## [Work instructions]
Copy out each entry below verbatim, skipping the images.

[Dataset entries]
-=-=-=-=-

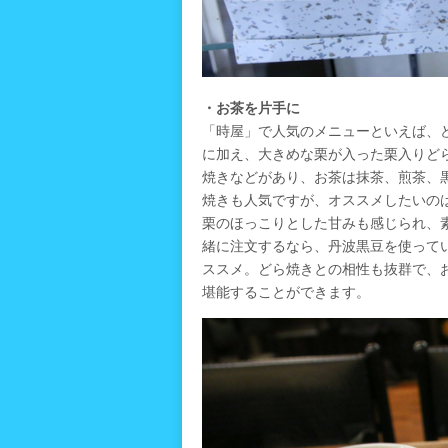
・お茶を片手に
「時屋」で人気のメニューといえば、
に加え、大きめな栗が入った栗入りど
焼きなどがあり、お茶は抹茶、煎茶、
焼きも人気ですが、オススメしたいの
栗のほっこりとした甘みも感じられ、
緒に注文するなら、丹波黒豆を使って
ススメ。どら焼きとの相性も抜群で、
堪能することができます。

-=-=-=-=-

## [The completed task]
・お茶を片手に
「時屋」で人気のメニューといえば、
に加え、大きめな栗が入った栗入りど
焼きなどがあり、お茶は抹茶、煎茶、
焼きも人気ですが、オススメしたいの
栗のほっこりとした甘みも感じられ、
緒に注文するなら、丹波黒豆を使って
ススメ。どら焼きとの相性も抜群で、
堪能することができます。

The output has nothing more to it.